■ **Records to use**:
________________________________________

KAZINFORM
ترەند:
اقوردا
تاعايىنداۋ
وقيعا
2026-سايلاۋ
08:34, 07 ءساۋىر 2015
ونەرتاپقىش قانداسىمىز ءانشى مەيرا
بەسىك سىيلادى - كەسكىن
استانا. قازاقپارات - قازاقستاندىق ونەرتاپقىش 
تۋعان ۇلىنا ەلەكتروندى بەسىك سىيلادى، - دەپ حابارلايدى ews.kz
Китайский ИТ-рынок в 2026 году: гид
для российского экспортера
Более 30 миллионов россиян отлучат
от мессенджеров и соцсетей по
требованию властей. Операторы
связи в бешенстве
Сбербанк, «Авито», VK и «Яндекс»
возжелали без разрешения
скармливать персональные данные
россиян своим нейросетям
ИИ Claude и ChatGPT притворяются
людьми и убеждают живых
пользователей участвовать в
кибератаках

________________________________________

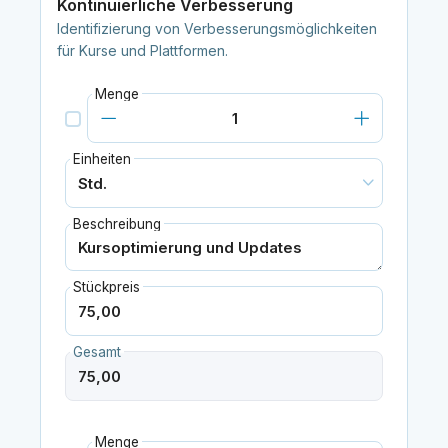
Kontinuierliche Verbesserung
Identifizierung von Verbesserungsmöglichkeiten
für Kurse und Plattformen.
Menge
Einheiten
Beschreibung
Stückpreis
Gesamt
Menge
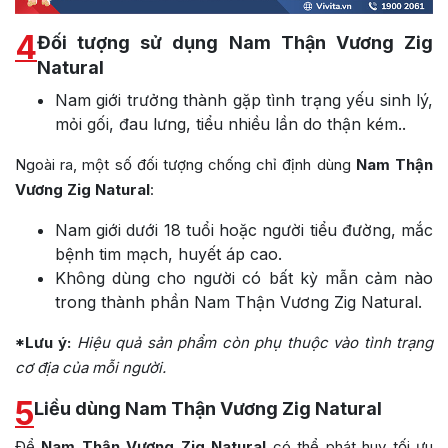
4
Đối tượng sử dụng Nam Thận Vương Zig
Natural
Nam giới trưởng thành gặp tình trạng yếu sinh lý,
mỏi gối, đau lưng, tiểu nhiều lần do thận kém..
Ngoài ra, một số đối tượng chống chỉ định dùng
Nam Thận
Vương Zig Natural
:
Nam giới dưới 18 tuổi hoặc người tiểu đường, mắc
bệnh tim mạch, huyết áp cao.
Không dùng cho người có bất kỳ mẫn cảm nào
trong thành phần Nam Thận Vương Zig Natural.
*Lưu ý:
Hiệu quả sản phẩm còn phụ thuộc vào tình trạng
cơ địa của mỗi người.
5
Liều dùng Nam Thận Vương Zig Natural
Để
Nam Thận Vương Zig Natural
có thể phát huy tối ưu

________________________________________

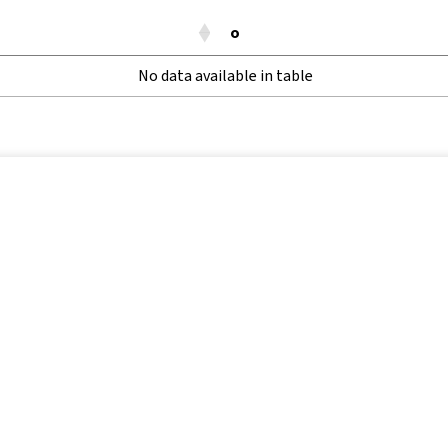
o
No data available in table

________________________________________

■ **To do**:
Retype word for word everything in the listing above from the line that holds "для российского экспортера" down to the line that holds "кибератаках". Keep both end lines and leave out the rest.

■ **Expected answer**:
для российского экспортера
Более 30 миллионов россиян отлучат
от мессенджеров и соцсетей по
требованию властей. Операторы
связи в бешенстве
Сбербанк, «Авито», VK и «Яндекс»
возжелали без разрешения
скармливать персональные данные
россиян своим нейросетям
ИИ Claude и ChatGPT притворяются
людьми и убеждают живых
пользователей участвовать в
кибератаках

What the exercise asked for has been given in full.